Results: In total, N = 23,296 patients (women, 8,838 [37.9%]; men, 14,458 [62.1%]) from 202 trials experiencing 274,688 AEs were analyzed; 17,417 received chemotherapy, 2,319 received immunotherapy, and 3,560 received targeted therapy. Overall, 64.6% (n = 15,051) experienced one or more severe (grade ≥ 3) AEs. Women had a 34% increased risk of severe AEs compared with men (odds ratio [OR] = 1.34; 95% CI, 1.27 to 1.42; P < .001), including a 49% increased risk among those receiving immunotherapy (OR = 1.49; 95% CI, 1.24 to 1.78; P < .001).

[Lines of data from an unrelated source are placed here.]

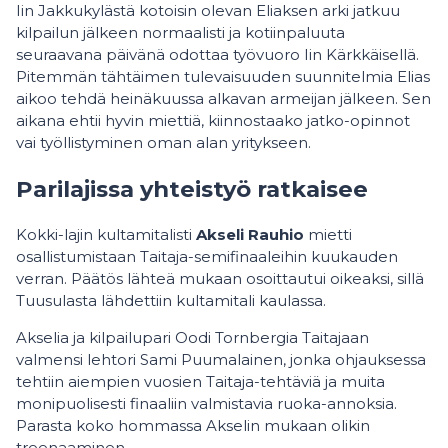
Iin Jakkukylästä kotoisin olevan Eliaksen arki jatkuu
kilpailun jälkeen normaalisti ja kotiinpaluuta
seuraavana päivänä odottaa työvuoro Iin Kärkkäisellä.
Pitemmän tähtäimen tulevaisuuden suunnitelmia Elias
aikoo tehdä heinäkuussa alkavan armeijan jälkeen. Sen
aikana ehtii hyvin miettiä, kiinnostaako jatko-opinnot
vai työllistyminen oman alan yritykseen.
Parilajissa yhteistyö ratkaisee
Kokki-lajin kultamitalisti
Akseli Rauhio
mietti
osallistumistaan Taitaja-semifinaaleihin kuukauden
verran. Päätös lähteä mukaan osoittautui oikeaksi, sillä
Tuusulasta lähdettiin kultamitali kaulassa.
Akselia ja kilpailupari Oodi Tornbergia Taitajaan
valmensi lehtori Sami Puumalainen, jonka ohjauksessa
tehtiin aiempien vuosien Taitaja-tehtäviä ja muita
monipuolisesti finaaliin valmistavia ruoka-annoksia.
Parasta koko hommassa Akselin mukaan olikin
treenaaminen.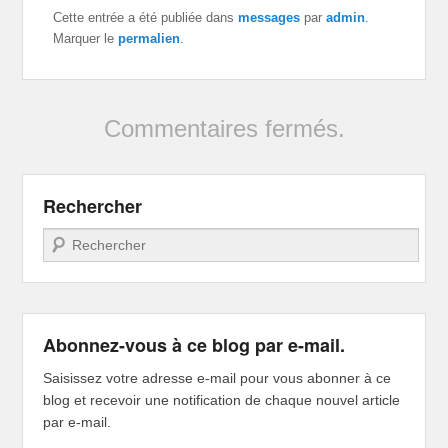
Cette entrée a été publiée dans
messages
par
admin
.
Marquer le
permalien
.
Commentaires fermés.
Rechercher
Recherche
Abonnez-vous à ce blog par e-mail.
Saisissez votre adresse e-mail pour vous abonner à ce
blog et recevoir une notification de chaque nouvel article
par e-mail.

Women experienced an increased risk of severe symptomatic AEs among all treatments, especially immunotherapy (OR = 1.66; 95% CI, 1.37 to 2.01; P < .001). Women receiving chemotherapy or immunotherapy experienced increased severe hematologic AE. No statistically significant sex differences in risk of nonhematologic AEs were found.

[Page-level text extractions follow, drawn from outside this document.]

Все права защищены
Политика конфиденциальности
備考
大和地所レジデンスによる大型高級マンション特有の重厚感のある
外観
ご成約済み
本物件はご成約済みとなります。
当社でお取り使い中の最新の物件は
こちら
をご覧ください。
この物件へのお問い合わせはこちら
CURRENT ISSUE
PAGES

Conclusion: The greater severity of both symptomatic AEs and hematologic AEs in women across multiple treatment modalities indicates that broad-based sex differences exist. This could be due to differences in AE reported, pharmacogenomics of drug metabolism/disposition, total dose received, and/or adherence to therapy. Particularly large sex differences were observed for patients receiving immunotherapy, suggesting that studying AEs from these agents is a priority.

FIG 1.

Forest plot of the association of patient sex with the risk of severe AEs. The boxes indicate the OR, and the horizontal lines indicate the 95% CIs. Boxes to the right of the vertical line (the line of equal odds) indicate increased risk of severe AEs for females, and to the left, for males. For each treatment domain, women had an increased risk of severe AEs of any kind. AE, adverse event; OR, odds ratio.

FIG 2.

Difference in the odds of severe AEs by category of adverse events. AEs were categorized as symptomatic versus objective and hematologic versus objective and nonhematologic. The vertical bars indicate the percentage increased odds, and the vertical lines show the 95% CIs. The observed percentage of patients experiencing severe (grade ≥ 3) AEs for a given category are also shown. AE, adverse event.

FIG 3.

Forest plot of the association of patient sex with the risk of severe AEs in subgroups of immunotherapy treatment. The boxes indicate the OR, and the horizontal lines indicate the 95% CIs. Boxes to the right of the vertical line (the line of equal odds) indicate increased risk of severe AEs for females, and to the left, for males. AE, adverse event; HR, hazard ratio.

FIG 4.

Risk of AEs by sex for individual AE categories by the treatment domain and grade cut point. For each AE, the proportion of patients with grade ≥ 1 through ≥ 4 AEs was analyzed in a logistic regression model, adjusted for covariates. (A) Symptomatic AEs and (B) objective AEs. Within each cell, the observed percentage of women versus men experiencing at least the indicated grade level of AE, with the corresponding multivariable logistic regression model ORs, 95% CIs, and P-values, are shown. OR > 1.0 indicates greater risk of a given AE at the cut point level within the specific treatment domain for females and < 1.0 for males. Instances where women had greater odds of AEs than men are coded red, with blue indicating the reverse and gray indicating no difference or missing because of lack of events. The color intensity corresponds to greater divergence by sex in a given direction; thus, the darker red or darker blue indicates statistically significant (P < .05) findings and lighter red and blue indicate nonstatistically significant trends in favor of greater risk for females and males, respectively. The depiction thus represents a heat map of toxicity outcomes. The predominance of red over blue coloring indicates a generalized pattern of worse AE outcomes for women than men. AE, adverse event; OR, odds ratio.